Se fue con ese gran signo de interrogación. En efecto, volvió a pasar unos días más tarde, a la hora en que se cerraba el taller. Llevó a Nikitas a comer una tortilla noruega al Pangrati. No le dijo una sola palabra acerca de la «ocasión». Hablaron solamente del P.A.O.K., que tenía todas las posibilidades de llevarse la copa. El Jefe era un veterano del P.A.O.K. Le dio una nueva tarjeta por si había perdido la otra.

Y una semana después, por un azar diabólico, Nikitas vio el cráneo calvo de Hatzis al fulgor de la lámpara de acetileno del vendedor de castañas. Se acercó y le puso la mano en el hombro. Hatzis dio media vuelta con el reflejo de un verdadero Tigre. No se veían desde la famosa visita del Presidente del Consejo. Fueron a sentarse al café más cercano y pidieron una naranjada —gaseosa para Hatzis, no gaseosa para Nikiras. Eran los únicos clientes y por suerte el ruido del enorme refrigera dor tapaba la conversación.

—Te busqué por todas partes —le dijo Nikitas—, pero no sabía dónde encontrarte. Pasé varias veces delante del Correo, nunca estabas. Es por el Jefe. Vino a verme dos veces. Me dio su número de teléfono.

Sacó la tarjeta de visita de su billetera.

—¿Qué quiere? —preguntó el Tigre.

—Vernos. Tiene un asunto que proponemos. Cuál, sé tan poco como tú. Es muy misterioso.

—Ya lo veo venir: nos reúne, nos hace fotografíar sin saberlo y quedamos comprometidos con él.

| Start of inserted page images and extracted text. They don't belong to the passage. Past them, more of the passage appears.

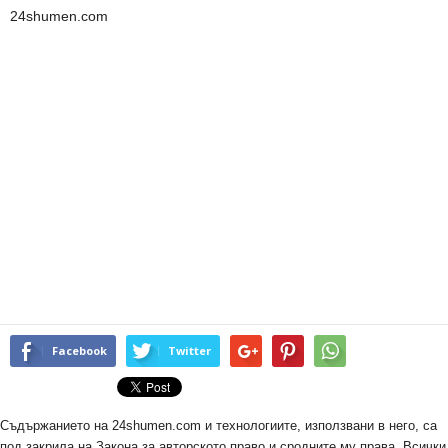
24shumen.com
Facebook
Twitter
Съдържанието на 24shumen.com и технологиите, използвани в него, са
под закрила на Закона за авторското право и сродните му права. Всички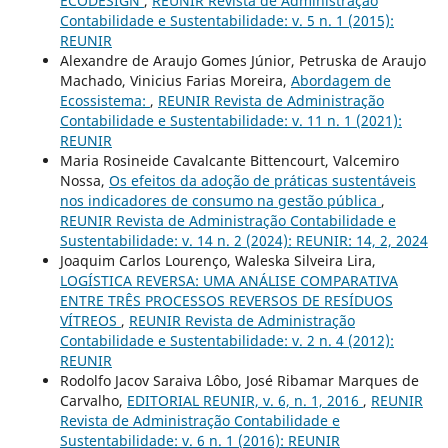
ECODESIGN
,
REUNIR Revista de Administração
Contabilidade e Sustentabilidade: v. 5 n. 1 (2015):
REUNIR
Alexandre de Araujo Gomes Júnior, Petruska de Araujo
Machado, Vinicius Farias Moreira,
Abordagem de
Ecossistema:
,
REUNIR Revista de Administração
Contabilidade e Sustentabilidade: v. 11 n. 1 (2021):
REUNIR
Maria Rosineide Cavalcante Bittencourt, Valcemiro
Nossa,
Os efeitos da adoção de práticas sustentáveis
nos indicadores de consumo na gestão pública
,
REUNIR Revista de Administração Contabilidade e
Sustentabilidade: v. 14 n. 2 (2024): REUNIR: 14, 2, 2024
Joaquim Carlos Lourenço, Waleska Silveira Lira,
LOGÍSTICA REVERSA: UMA ANÁLISE COMPARATIVA
ENTRE TRÊS PROCESSOS REVERSOS DE RESÍDUOS
VÍTREOS
,
REUNIR Revista de Administração
Contabilidade e Sustentabilidade: v. 2 n. 4 (2012):
REUNIR
Rodolfo Jacov Saraiva Lôbo, José Ribamar Marques de
Carvalho,
EDITORIAL REUNIR, v. 6, n. 1, 2016
,
REUNIR
Revista de Administração Contabilidade e
Sustentabilidade: v. 6 n. 1 (2016): REUNIR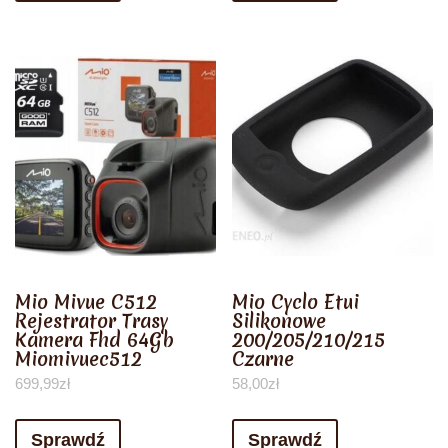
Mio Mivue C512
Mio Cyclo Etui
Rejestrator Trasy
Silikonowe
Kamera Fhd 64Gb
200/205/210/215
Miomivuec512
Czarne
699,99
zł
58,00
zł
Sprawdź
Sprawdź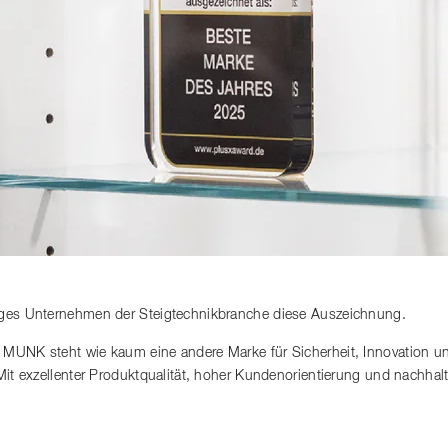
iges Unternehmen der Steigtechnikbranche diese Auszeichnung.
 MUNK steht wie kaum eine andere Marke für Sicherheit, Innovation u
 Mit exzellenter Produktqualität, hoher Kundenorientierung und nachh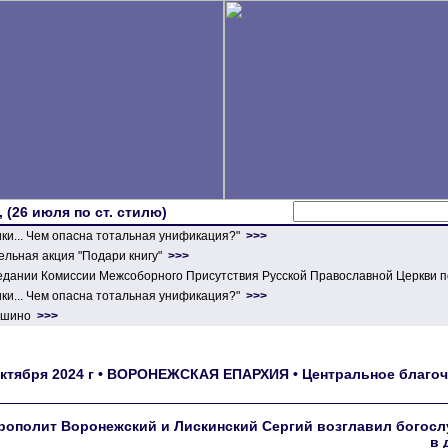
 (26 июля по ст. стилю)
ики... Чем опасна тотальная унификация?"
>>>
льная акция "Подари книгу"
>>>
едании Комиссии Межсоборного Присутствия Русской Православной Церкви п
ики... Чем опасна тотальная унификация?"
>>>
ершино
>>>
октября 2024 г • ВОРОНЕЖСКАЯ ЕПАРХИЯ • Центральное благоч
рополит Воронежский и Лискинский Сергий возглавил богосл
в 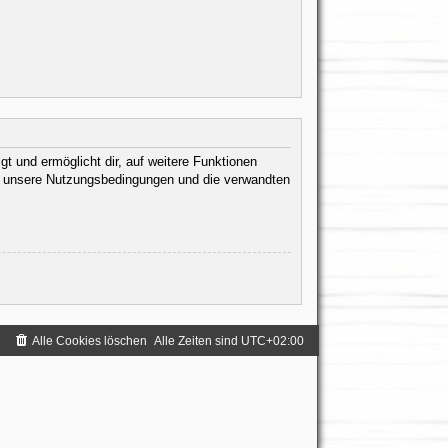
t und ermöglicht dir, auf weitere Funktionen
te unsere Nutzungsbedingungen und die verwandten
.
Alle Cookies löschen
Alle Zeiten sind
UTC+02:00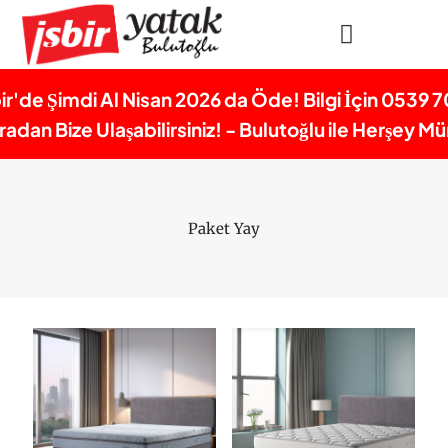
bir'de Şimdi Al Nisan 2026 da Öde! Bilgi İçin 0539 7
dan Bize Ulaşabilirsiniz! - Bulutoğlu ile Herşey 
Paket Yay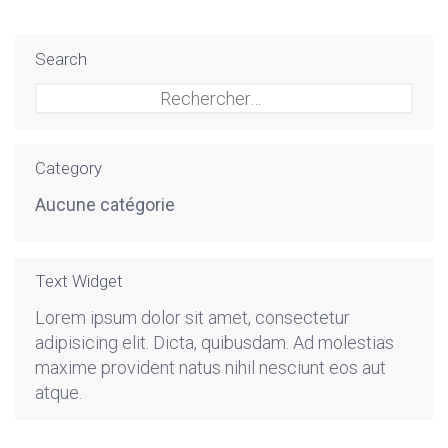
Search
Rechercher :
Category
Aucune catégorie
Text Widget
Lorem ipsum dolor sit amet, consectetur
adipisicing elit. Dicta, quibusdam. Ad molestias
maxime provident natus nihil nesciunt eos aut
atque.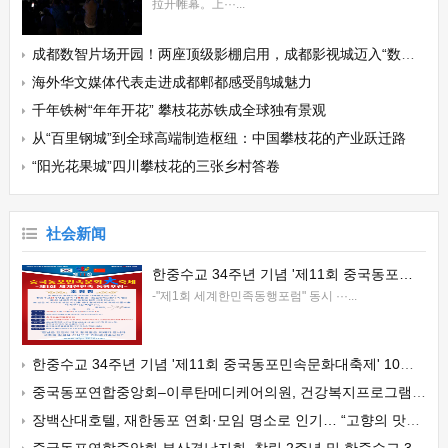
拉开帷幕。上···...
成都数智片场开园！两座顶级影棚启用，成都影视城迈入“数智时代”！
海外华文媒体代表走进成都郫都感受鹃城魅力
千年铁树“年年开花” 攀枝花苏铁成全球独有景观
从“百里钢城”到全球高端制造枢纽：中国攀枝花的产业跃迁路
“阳光花果城”四川攀枝花的三张乡村答卷
社会新闻
한중수교 34주년 기념 '제11회 중국동포민속문화대축제' 10월 24일 서울서 개최
-"제1회 세계한민족동행포럼" 동시 ···...
한중수교 34주년 기념 '제11회 중국동포민속문화대축제' 10월 24일 서울서 개최
중국동포연합중앙회–이루탄메디케어의원, 건강복지프로그램 운영 업무협약 체결
장백산대호텔, 재한동포 연회·모임 명소로 인기… “고향의 맛과 정성을 한자리에서”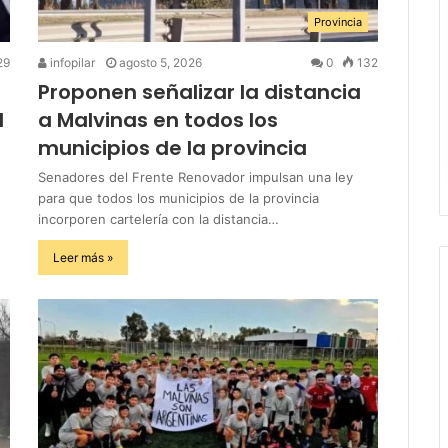
Provincia
29
infopilar
agosto 5, 2026
0
132
Proponen señalizar la distancia
l
a Malvinas en todos los
municipios de la provincia
Senadores del Frente Renovador impulsan una ley
para que todos los municipios de la provincia
incorporen cartelería con la distancia…
Leer más »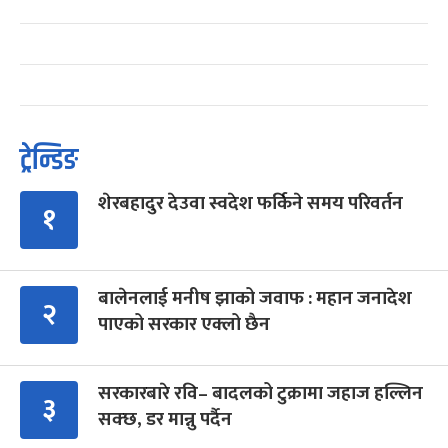
ट्रेन्डिङ
शेरबहादुर देउवा स्वदेश फर्किने समय परिवर्तन
१
बालेनलाई मनीष झाको जवाफ : महान जनादेश
२
पाएको सरकार एक्लो छैन
सरकारबारे रवि– बादलको टुक्रामा जहाज हल्लिन
३
सक्छ, डर मान्नु पर्दैन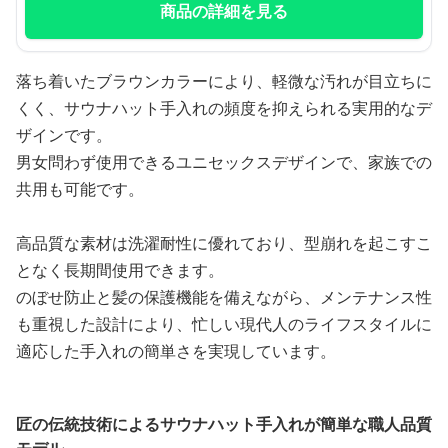
商品の詳細を見る
落ち着いたブラウンカラーにより、軽微な汚れが目立ちに
くく、サウナハット手入れの頻度を抑えられる実用的なデ
ザインです。
男女問わず使用できるユニセックスデザインで、家族での
共用も可能です。
高品質な素材は洗濯耐性に優れており、型崩れを起こすこ
となく長期間使用できます。
のぼせ防止と髪の保護機能を備えながら、メンテナンス性
も重視した設計により、忙しい現代人のライフスタイルに
適応した手入れの簡単さを実現しています。
匠の伝統技術によるサウナハット手入れが簡単な職人品質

—No sé, Hatzis. Pero es todo mieles.

—Es lo que me da miedo.

—¿Qué arriesgamos yendo a verlo?

Hatzis reflexionó unos segundos.

—Tienes razón, no arriesgamos nada.

—Voy a telefonearle que pasaremos a verlo mañana.

—Por una vez, pase. ¡Ay, ay, ay!

—¿Qué te ocurre?

—¡Mi estómago! Nunca hubiera debido pedir la gaseosa —dijo Hatzis.

Al día siguiente por la noche, a la hora en que nadie podía reparar en ellos, tranquearon el recinto del depósito de Cholargos. El centinela estaba al tanto, no los llevó al ala central sino por un corredor lateral hasta el despacho del Jefe.

El hombre de las cejas espesas los acogió con los brazos abiertos. Fingió estar encantado de ver a Hatzis. Le acompañaba un individuo a quien presentó como «persona que goza de toda mi confianza».

—Aquí estamos, pues, reunidos los tres exiliados, las tres víctimas del asunto. Deberíamos fundar un partido.

—¡Exiliados de todos los países, uníos! Sería un buen lema —dijo Hatzis, riendo.